_What you have to do_. Although the entries contain pictures, write out only their text, exactly as it stands.

=== Information supplied ===

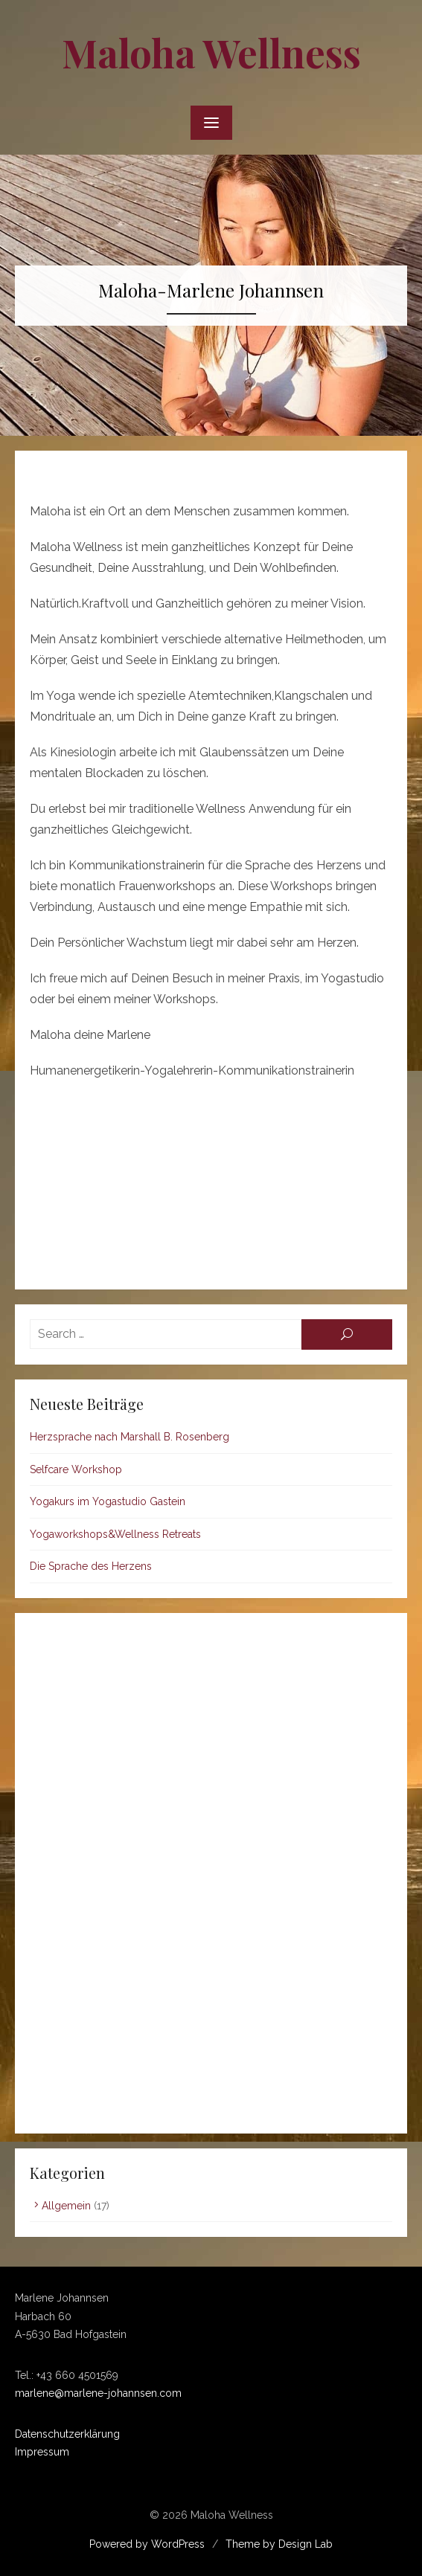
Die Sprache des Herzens (91, 1566)
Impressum (42, 2452)
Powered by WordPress (147, 2544)
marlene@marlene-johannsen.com (98, 2393)
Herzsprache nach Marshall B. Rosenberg (129, 1437)
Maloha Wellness (211, 52)
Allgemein (66, 2206)
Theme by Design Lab (279, 2544)
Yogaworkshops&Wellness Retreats (115, 1534)
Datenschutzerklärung (67, 2434)
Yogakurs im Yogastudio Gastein (107, 1501)
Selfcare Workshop (76, 1469)
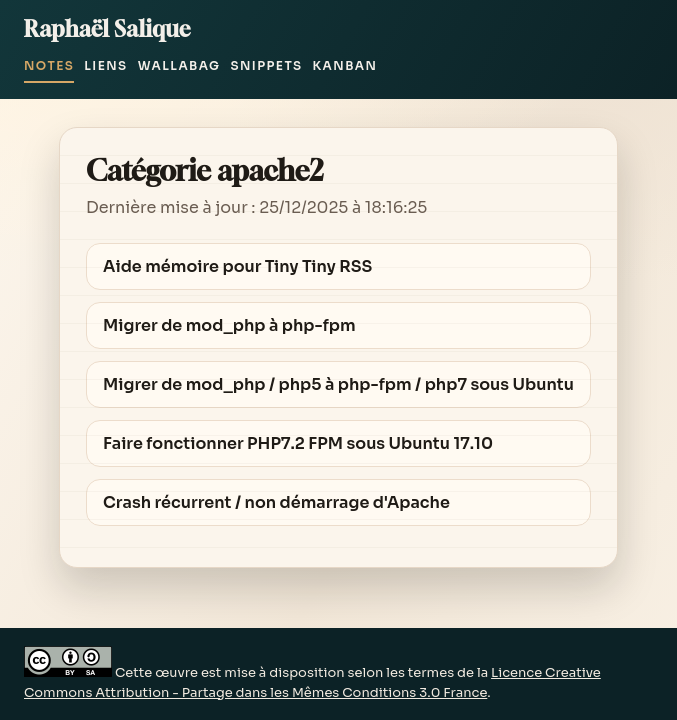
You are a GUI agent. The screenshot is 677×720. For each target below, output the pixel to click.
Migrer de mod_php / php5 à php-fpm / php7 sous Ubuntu (338, 384)
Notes (49, 65)
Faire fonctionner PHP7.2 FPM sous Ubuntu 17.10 (298, 443)
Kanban (345, 65)
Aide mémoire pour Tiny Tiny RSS (237, 266)
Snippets (266, 65)
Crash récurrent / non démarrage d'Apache (276, 502)
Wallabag (179, 65)
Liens (105, 65)
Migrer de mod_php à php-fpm (229, 325)
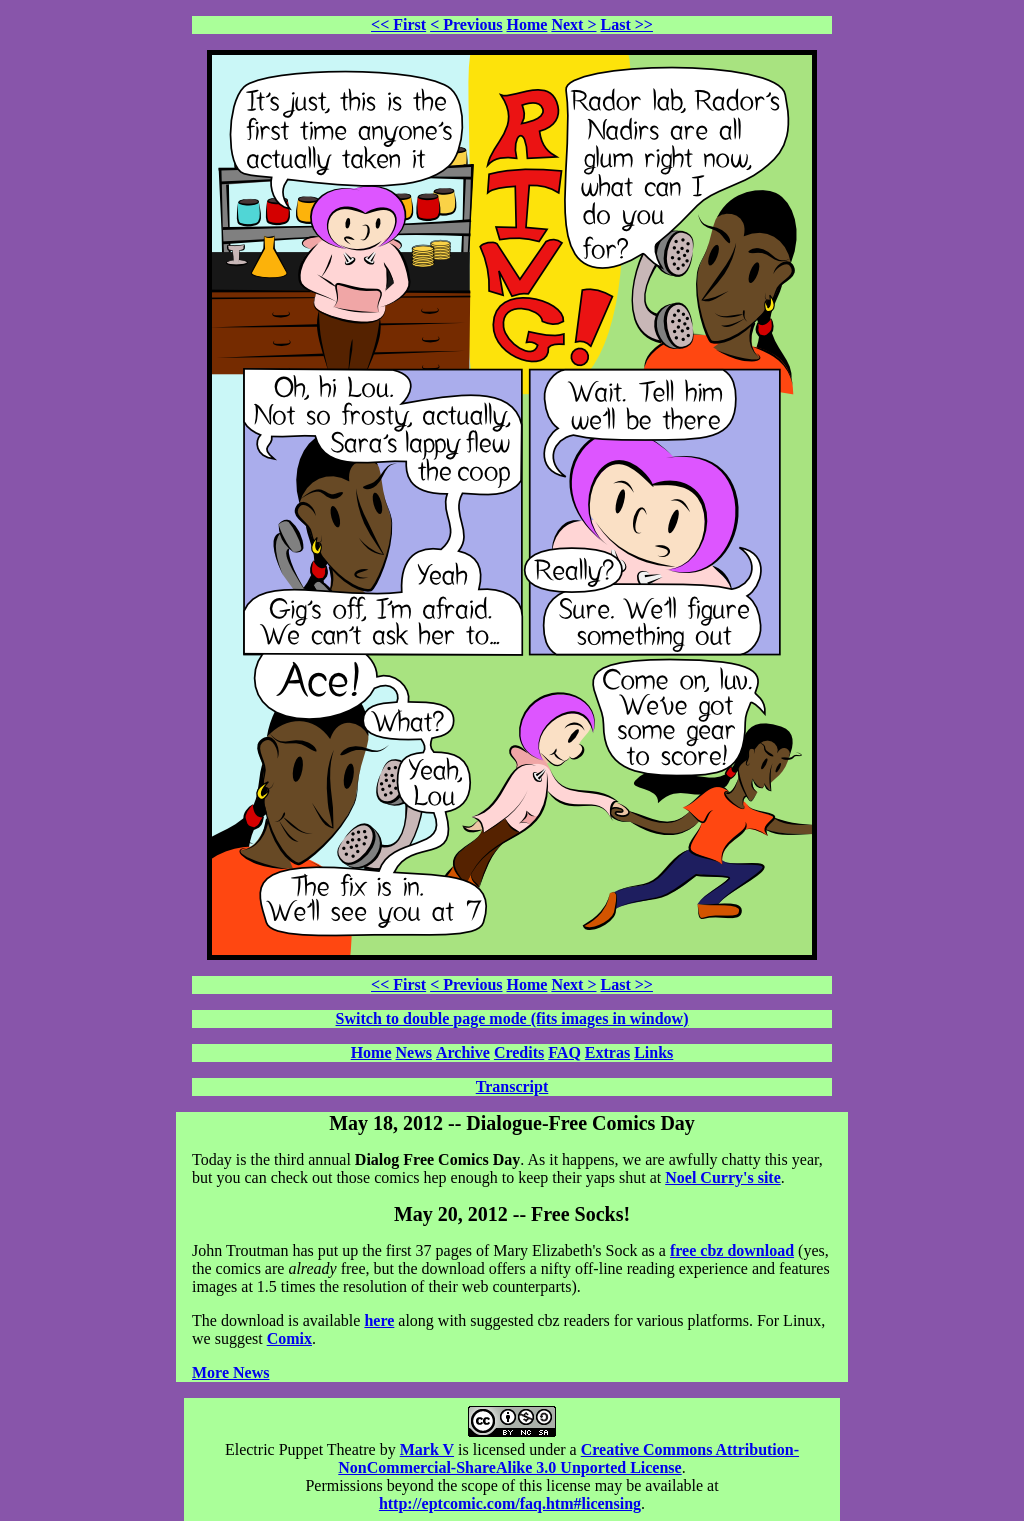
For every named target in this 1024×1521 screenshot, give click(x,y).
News (414, 1052)
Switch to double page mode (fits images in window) (512, 1018)
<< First (398, 24)
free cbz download (732, 1250)
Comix (289, 1338)
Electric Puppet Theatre (300, 1449)
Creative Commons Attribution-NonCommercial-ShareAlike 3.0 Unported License (568, 1458)
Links (653, 1052)
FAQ (564, 1052)
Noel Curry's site (723, 1177)
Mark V (427, 1449)
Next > (573, 24)
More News (230, 1372)
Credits (519, 1052)
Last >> (627, 24)
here (379, 1320)
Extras (607, 1052)
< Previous (466, 24)
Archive (463, 1052)
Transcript (512, 1086)
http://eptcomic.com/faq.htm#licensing (510, 1503)
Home (527, 24)
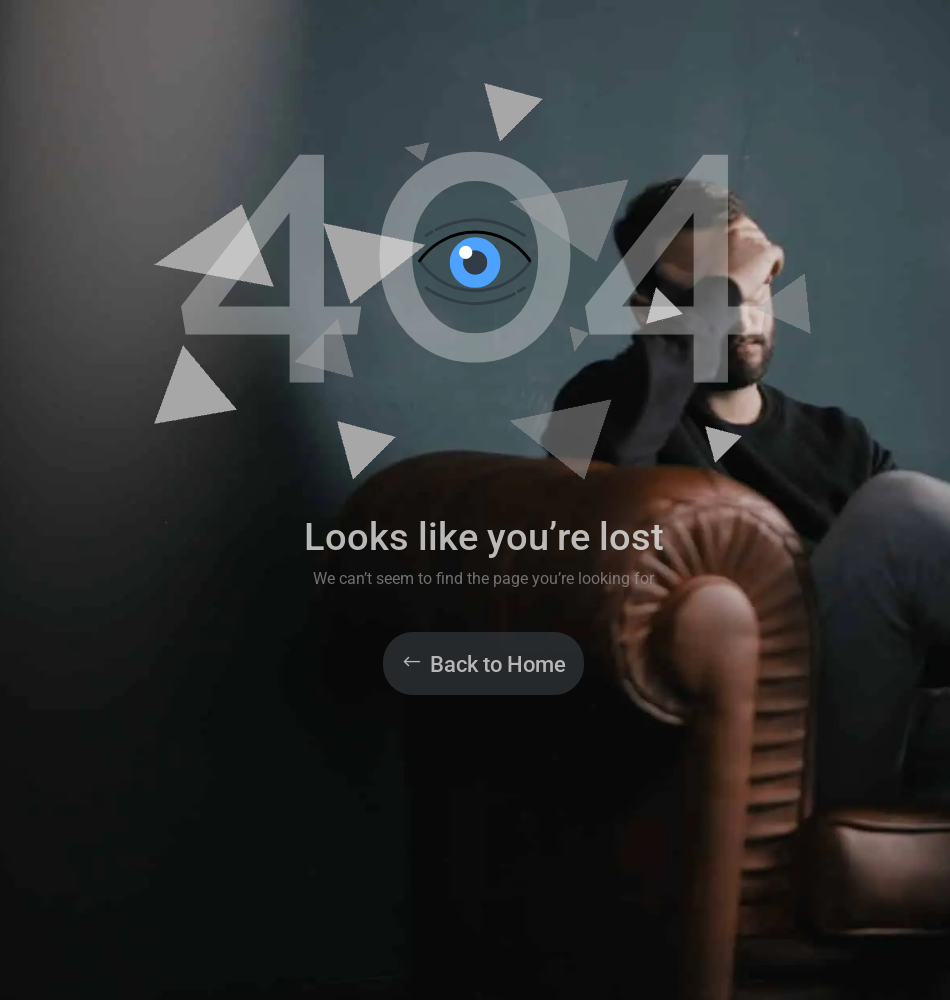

===

_Answer space_.
Die Sprache des Herzens (91, 1566)
Impressum (42, 2452)
Powered by WordPress (147, 2544)
marlene@marlene-johannsen.com (98, 2393)
Herzsprache nach Marshall B. Rosenberg (129, 1437)
Maloha Wellness (211, 52)
Allgemein (66, 2206)
Theme by Design Lab (279, 2544)
Yogaworkshops&Wellness Retreats (115, 1534)
Datenschutzerklärung (67, 2434)
Yogakurs im Yogastudio Gastein (107, 1501)
Selfcare Workshop (76, 1469)
You are a GUI agent. The screenshot is 677×720. For each target below, output the pixel to click.
Migrer de mod_php / php5 à php-fpm / php7 sous Ubuntu (338, 384)
Notes (49, 65)
Faire fonctionner PHP7.2 FPM sous Ubuntu 17.10 (298, 443)
Kanban (345, 65)
Aide mémoire pour Tiny Tiny RSS (237, 266)
Snippets (266, 65)
Crash récurrent / non démarrage d'Apache (276, 502)
Wallabag (179, 65)
Liens (105, 65)
Migrer de mod_php à php-fpm (229, 325)
For every named target in this 1024×1521 screenshot, give click(x,y).
News (414, 1052)
Switch to double page mode (fits images in window) (512, 1018)
<< First (398, 24)
free cbz download (732, 1250)
Comix (289, 1338)
Electric Puppet Theatre (300, 1449)
Creative Commons Attribution-NonCommercial-ShareAlike 3.0 Unported License (568, 1458)
Links (653, 1052)
FAQ (564, 1052)
Noel Curry's site (723, 1177)
Mark V (427, 1449)
Next > (573, 24)
More News (230, 1372)
Credits (519, 1052)
Last >> (627, 24)
here (379, 1320)
Extras (607, 1052)
< Previous (466, 24)
Archive (463, 1052)
Transcript (512, 1086)
http://eptcomic.com/faq.htm#licensing (510, 1503)
Home (527, 24)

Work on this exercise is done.